For the last nine months of his sentence, Kayed was held in solitary confinement, Charlotte Kates, the international coordinator for the Samidoun Palestinian Prisoner Solidarity Network, told The Electronic Intifada.
But upon his scheduled release, Israeli authorities decided he was a “security threat,” and ordered him to remain under administrative detention, the practice of holding people indefinitely without charge or trial.
“This isn’t just another administrative detainee,” Kates said. “This is a direct threat to every other Palestinian prisoner serving their sentence and also an attempt at retaliating against prisoners who are leaders of movements inside prisons.”
“[The hunger strike] is about stopping a precedent that threatens every one of the 7,000 Palestinian prisoners.” The strikers are demanding Kayed’s release.
The United Nations also commented on Kayed’s prolonged detention, condemning the practice of administrative detention.
“This is an egregious case, in which Mr. Kayed was placed on administrative detention on the day of his scheduled release after completing a 14.5-year prison sentence,” Robert Piper, the UN Coordinator for Humanitarian Assistance and Development Aid in the occupied Palestinian territories, said in a press release.
“The number of administrative detainees is at an eight-year high,” Piper added. “I reiterate the United Nations long-standing position that all administrative detainees – Palestinian or Israeli – should be charged or released without delay.”
But Palestinians in the West Bank have denounced what they see as insufficient efforts by the UN to work on behalf of the hunger striking prisoners. In Ramallah, protesters blocked an entrance to a UN building over the weekend before being shut down by Palestinian Authority police forces.
Kates, speaking to The Electronic Intifada from Brussels, was recently denied entry by Israel to the occupied West Bank when she attempted to cross from Jordan.
Kates was travelling to accompany a delegation of European parliamentarians and lawyers in support of Kayed.
Kates said when she arrived at the final passport check, the Israeli security guard knew that she worked for a website for Palestinian political prisoners.
“They asked me, ‘are you here to do anything about Bilal Kayed?’”
She said she has not attempted to enter the West Bank since 2007 and travelled to Gaza in 2012 via the Rafah crossing with Egypt.
Earlier this month, Israel announced it was forming a task force to root out and deport BDS activists.
Kates says that she has observed “an intensified policy of exclusion” of internationals over the last year, particularly focused on Palestinians holding international passports.
Kates emphasized that Palestinians still experience the most scrutiny at the border, and are more frequently denied access or given restricted access to the land.
More hunger strikers
Several prisoners continue their hunger strikes in protest at their own administrative detention. Palestinian journalist Omar Nazzal saw his administrative detention extended by an additional three months earlier in August.

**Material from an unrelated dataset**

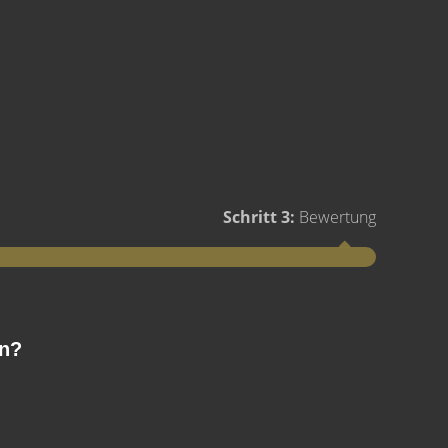
Schritt 3:
Bewertung
Schritt 1
en?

The International Federation of Journalists denounced the extension.
“We are extremely concerned that the Israeli authorities are extending this policy and that they are allowed to do so ad infinitum,” said Philippe Leruth, the federation’s president.
Nazzal, 54, has been on hunger strike for 20 days. He was arrested on 23 April while attempting to cross into Jordan on his way to a journalism conference in the Bosnian capital Sarajevo.
Malik al-Qadi and Ayad Herama have been on strike for 39 days.
None of the strikers has been charged with any crime or stood trial.
Note: This article has been updated since initial publication.